**ASSIGNMENT:** From the data below, return the exact lines starting at the line containing "(1) sv17 Service" and ending at the line containing "Digitale Güter und", both included, and nothing else.

[Collected data entries]
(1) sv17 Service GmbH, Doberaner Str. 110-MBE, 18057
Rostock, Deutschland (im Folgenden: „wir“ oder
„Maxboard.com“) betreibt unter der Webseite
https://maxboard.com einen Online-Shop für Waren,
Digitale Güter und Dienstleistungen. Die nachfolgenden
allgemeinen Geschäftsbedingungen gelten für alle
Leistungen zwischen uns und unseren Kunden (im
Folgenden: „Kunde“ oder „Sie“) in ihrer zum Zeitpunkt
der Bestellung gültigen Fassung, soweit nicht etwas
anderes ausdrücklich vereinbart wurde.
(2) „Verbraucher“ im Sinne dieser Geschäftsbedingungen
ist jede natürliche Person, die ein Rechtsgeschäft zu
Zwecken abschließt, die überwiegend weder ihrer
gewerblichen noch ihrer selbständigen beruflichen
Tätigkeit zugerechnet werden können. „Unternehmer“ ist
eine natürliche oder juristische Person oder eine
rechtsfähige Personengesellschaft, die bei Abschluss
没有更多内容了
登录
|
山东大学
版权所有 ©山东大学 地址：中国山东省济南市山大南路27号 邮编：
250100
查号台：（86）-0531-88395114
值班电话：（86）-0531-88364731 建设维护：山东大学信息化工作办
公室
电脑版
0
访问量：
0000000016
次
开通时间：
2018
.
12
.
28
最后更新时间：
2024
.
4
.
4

...

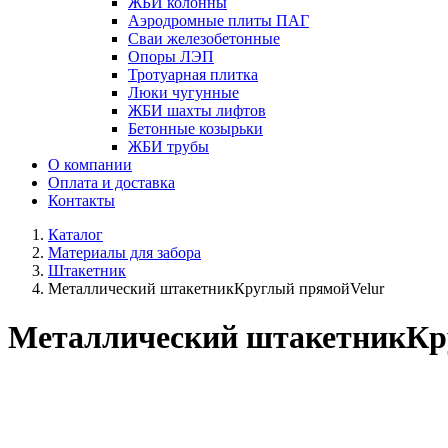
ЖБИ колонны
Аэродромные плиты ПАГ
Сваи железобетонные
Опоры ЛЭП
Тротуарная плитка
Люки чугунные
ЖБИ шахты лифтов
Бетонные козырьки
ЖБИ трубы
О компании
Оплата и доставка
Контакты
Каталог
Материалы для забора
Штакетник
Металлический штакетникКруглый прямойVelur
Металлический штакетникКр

**OUTPUT OF THE EXERCISE:**
(1) sv17 Service GmbH, Doberaner Str. 110-MBE, 18057
Rostock, Deutschland (im Folgenden: „wir“ oder
„Maxboard.com“) betreibt unter der Webseite
https://maxboard.com einen Online-Shop für Waren,
Digitale Güter und Dienstleistungen. Die nachfolgenden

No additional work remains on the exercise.